Overseas buyers and flight from cities produce 40 per cent rise in values
The price of farmland is increasing at its fastest rate for more than thirty years as wealthy city dwellers and overseas buyers seek a slice of idyllic rural England and jittery investors rush to move their money out of stocks and shares because of the credit crunch.
The average price of farmland rose by 10 per cent in the first quarter of 2008, according to a study of agricultural property sales which will be published later this month.

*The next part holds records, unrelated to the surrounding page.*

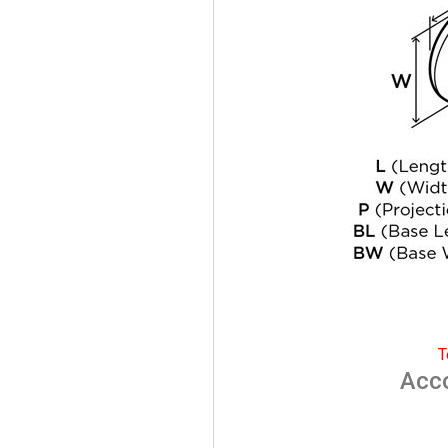
T
Acc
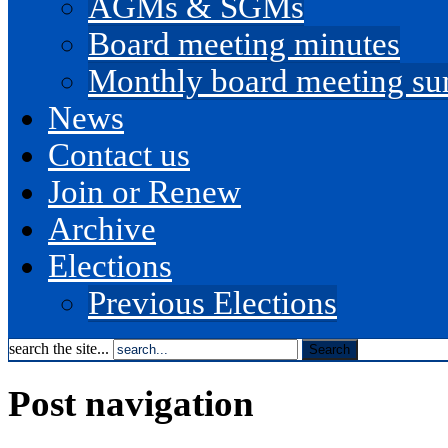
AGMs & SGMs
Board meeting minutes
Monthly board meeting s
News
Contact us
Join or Renew
Archive
Elections
Previous Elections
search the site...
Post navigation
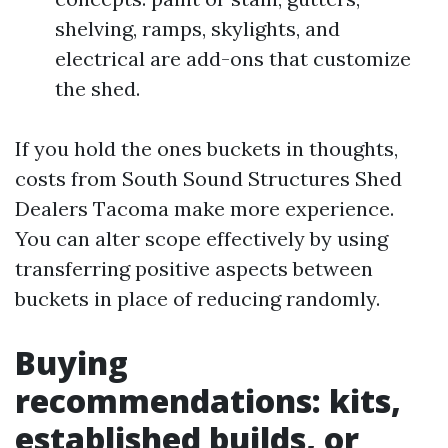
shelving, ramps, skylights, and
electrical are add-ons that customize
the shed.
If you hold the ones buckets in thoughts,
costs from South Sound Structures Shed
Dealers Tacoma make more experience.
You can alter scope effectively by using
transferring positive aspects between
buckets in place of reducing randomly.
Buying
recommendations: kits,
established builds, or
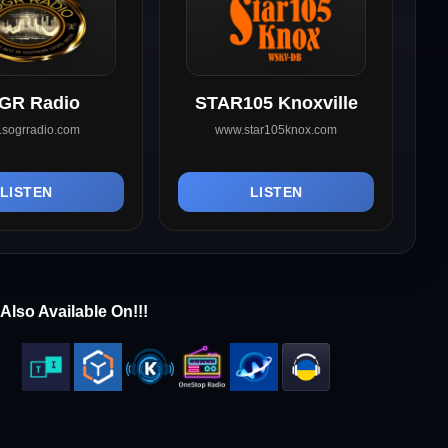
GR Radio
STAR105 Knoxville
sogrradio.com
www.star105knox.com
LISTEN
LISTEN
Also Available On!!!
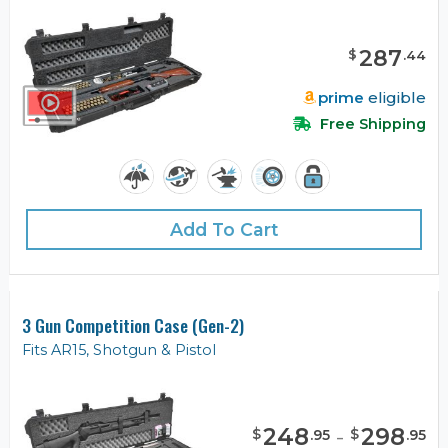
287
$
.
44
prime
eligible
Free Shipping
Add To Cart
3 Gun Competition Case (Gen-2)
Fits AR15, Shotgun & Pistol
248
-
298
$
$
.
95
.
95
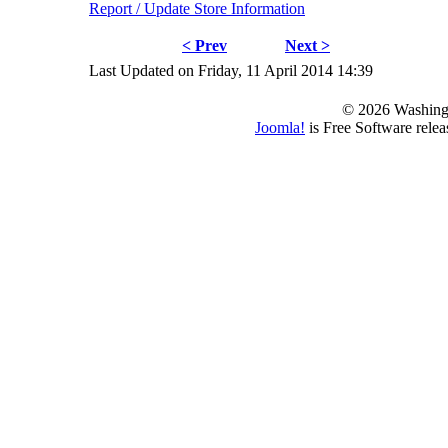
Report / Update Store Information
< Prev
Next >
Last Updated on Friday, 11 April 2014 14:39
© 2026 Washing
Joomla!
is Free Software rele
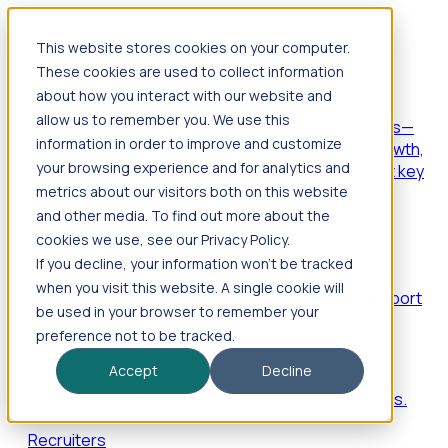
This website stores cookies on your computer.
Products
These cookies are used to collect information
Foresight
about how you interact with our website and
allow us to remember you. We use this
Foresight aggregates thousands of disparate signals—
information in order to improve and customize
including hiring velocity, funding rounds, footprint growth,
your browsing experience and for analytics and
and executive movements—to surface companies at key
inflection points.
metrics about our visitors both on this website
and other media. To find out more about the
Solutions
cookies we use, see our Privacy Policy.
EDOs
If you decline, your information won’t be tracked
when you visit this website. A single cookie will
Benchmark programs, respond to RFIs faster, and report
be used in your browser to remember your
outcomes with confidence.
preference not to be tracked.
EORs
Accept
Decline
Win pre-entity clients with real-time expansion signals.
Recruiters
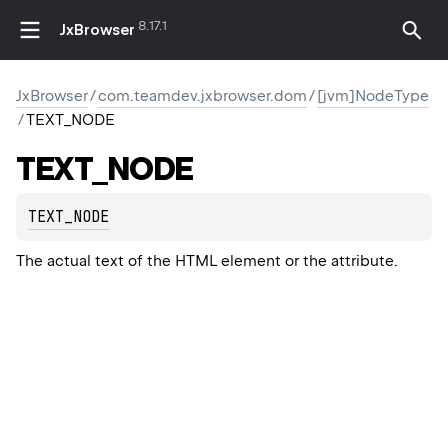
8.17.1
JxBrowser
JxBrowser
/
com.teamdev.jxbrowser.dom
/
[jvm]NodeType
/
TEXT_NODE
TEXT_NODE
TEXT_NODE
The actual text of the HTML element or the attribute.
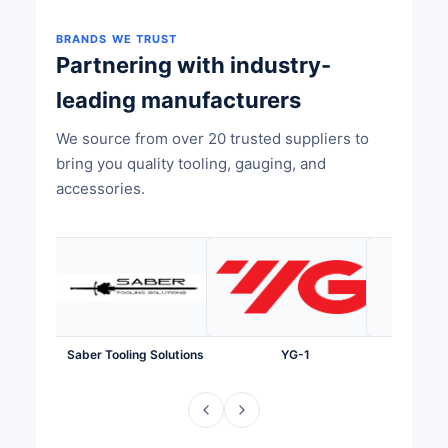
BRANDS WE TRUST
Partnering with industry-
leading manufacturers
We source from over 20 trusted suppliers to
bring you quality tooling, gauging, and
accessories.
Saber Tooling Solutions
YG-1
Te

Arable land, in particular, has become so profitable that its average price has soared from £4,000 an acre in January last year to £5,500 an acre today.
“So far this year; we have seen some of the trends we saw last year but at an even more accelerated pace,” said Andrew Shirley, head of rural land research at the Knight Frank estate agency, which conducted the study. “We have seen farms in Kent and Dorset sell for more than £6,000 an acre and another batch in the North-West go for £5,000. This time last year the same farms might have fetched £3,500 per acre – that is nearly a 75 per cent increase in some areas.”
According to the royal institute of chartered surveyors, the value of farmland rose by 28 per cent during the second half of 2007. The last time agriculture property prices increased at such a rate was when annual increases of 40 per cent were common. Knight Frank believes price will continue to rise by between 10 and 20 per cent this year.
The increases are being fuelled by the astonishing demand for agricultural holdings at a time when food prices are at an all time high and where very little farmland is coming up for sale.
Savills Private Finance, an independent mortgage broker; said the amount of land coming on to the public market each year was down from about 600,000 acres per year in the 1960’s to 125,000 acres a year today.
However the demand has never been higher. For the first time last year; so-called “lifestyle farmers” – City traders and investors who use their wealth to pursue agriculture as a hobby – overtook bona fide farmers as the chief buyers of agricultural property.
Knight Frank’s figures for 2007 show that 38 per cent of farmland was brought by agricultural enthusiasts, compared to 32 per cent sold to tradition farmers. However other estimates suggest that lifestyle farmers bought 45 per cent of the available land.
Analysts say instability in the world’s financial markets is fuelling the rush for farmland as investors look to transfer their wealth from stocks and shares into holdings more likely to being a quick return. One trader said “big funds will always invest in areas that are doing well, with food prices being what they are at the moment, they are desperate to get into agricultural property, particularly profitable arable land.
The price of wheat and other cereals has more than doubled in 12 months. While that means the cost of food is going up, it has also improved the profitability of arable farming and made it an attracting investments. At the same time, Britain’s agricultural land is attracting interest from abroad.
While more and more British farmers are buying up farms in Russia and the former Soviet States, our farmland is relatively cheap by western European standards. Fifteen per cent of British farms are now sold to overseas buyers. Last year, the Dutch overtook thee Irish as the chief foreign purchasers, snapping up 6 per cent of the available property, compared to Ireland’s 5.5 per cent. Investors from Denmark bought 3 per cent, as did others from Sweden Norway and Finland. While studies show that the Irish tend to favour farmland in the west of England, northern European buyers are looking increasingly likely to East Anglia.
Jeremy Zeid, an arable market specialist at the estate agency Carter Joens, said: “if anything, the credit crunch has strengthened the agricultural property market. Some people will have seen millions wiped off their investments but those who have placed some of their money into the agricultural sector will be rubbing their hands with glee.
“I would estimate that prices will continue to grow by between 10 and 20 per cent in the next 12 months. It will slightly depend on how much comes on to the market in the Spring and Autumn but it will pretty much be the opposite of what is happening in the residential sectors; where prices are rapidly tailing off.”